Task brief: Your reply should contain every record, restated word for word.

[Document understanding data]
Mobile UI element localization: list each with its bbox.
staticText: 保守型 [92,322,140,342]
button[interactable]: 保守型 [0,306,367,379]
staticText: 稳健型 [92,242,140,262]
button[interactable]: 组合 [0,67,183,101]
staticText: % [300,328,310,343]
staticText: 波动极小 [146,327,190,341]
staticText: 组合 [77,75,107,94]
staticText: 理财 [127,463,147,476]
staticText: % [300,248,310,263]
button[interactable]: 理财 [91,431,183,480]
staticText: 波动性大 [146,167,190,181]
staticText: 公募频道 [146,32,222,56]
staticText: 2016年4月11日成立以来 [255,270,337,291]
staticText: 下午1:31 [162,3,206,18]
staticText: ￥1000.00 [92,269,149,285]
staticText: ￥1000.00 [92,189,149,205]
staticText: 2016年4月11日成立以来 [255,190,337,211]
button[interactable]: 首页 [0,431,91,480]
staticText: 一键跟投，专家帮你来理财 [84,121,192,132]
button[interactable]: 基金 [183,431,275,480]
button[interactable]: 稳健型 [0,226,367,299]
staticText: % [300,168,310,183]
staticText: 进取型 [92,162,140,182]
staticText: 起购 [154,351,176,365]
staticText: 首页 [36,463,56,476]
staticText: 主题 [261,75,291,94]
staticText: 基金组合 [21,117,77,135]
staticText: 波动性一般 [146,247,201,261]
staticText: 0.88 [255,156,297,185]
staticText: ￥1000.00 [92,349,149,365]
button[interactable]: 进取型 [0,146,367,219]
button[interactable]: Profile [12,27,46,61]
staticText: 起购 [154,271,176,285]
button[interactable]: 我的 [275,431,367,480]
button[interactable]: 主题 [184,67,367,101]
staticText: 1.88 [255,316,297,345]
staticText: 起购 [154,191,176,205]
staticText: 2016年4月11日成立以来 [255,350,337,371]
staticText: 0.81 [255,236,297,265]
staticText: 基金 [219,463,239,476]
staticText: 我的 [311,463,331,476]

Expected answer:
Mobile UI element localization: list each with its bbox.
staticText: 保守型 [92,322,140,342]
button[interactable]: 保守型 [0,306,367,379]
staticText: 稳健型 [92,242,140,262]
button[interactable]: 组合 [0,67,183,101]
staticText: % [300,328,310,343]
staticText: 波动极小 [146,327,190,341]
staticText: 组合 [77,75,107,94]
staticText: 理财 [127,463,147,476]
staticText: % [300,248,310,263]
button[interactable]: 理财 [91,431,183,480]
staticText: 波动性大 [146,167,190,181]
staticText: 公募频道 [146,32,222,56]
staticText: 2016年4月11日成立以来 [255,270,337,291]
staticText: 下午1:31 [162,3,206,18]
staticText: ￥1000.00 [92,269,149,285]
staticText: ￥1000.00 [92,189,149,205]
staticText: 2016年4月11日成立以来 [255,190,337,211]
button[interactable]: 首页 [0,431,91,480]
staticText: 一键跟投，专家帮你来理财 [84,121,192,132]
button[interactable]: 基金 [183,431,275,480]
button[interactable]: 稳健型 [0,226,367,299]
staticText: % [300,168,310,183]
staticText: 进取型 [92,162,140,182]
staticText: 起购 [154,351,176,365]
staticText: 首页 [36,463,56,476]
staticText: 主题 [261,75,291,94]
staticText: 基金组合 [21,117,77,135]
staticText: 波动性一般 [146,247,201,261]
staticText: 0.88 [255,156,297,185]
staticText: ￥1000.00 [92,349,149,365]
button[interactable]: 进取型 [0,146,367,219]
button[interactable]: Profile [12,27,46,61]
staticText: 起购 [154,271,176,285]
button[interactable]: 我的 [275,431,367,480]
button[interactable]: 主题 [184,67,367,101]
staticText: 1.88 [255,316,297,345]
staticText: 起购 [154,191,176,205]
staticText: 2016年4月11日成立以来 [255,350,337,371]
staticText: 0.81 [255,236,297,265]
staticText: 基金 [219,463,239,476]
staticText: 我的 [311,463,331,476]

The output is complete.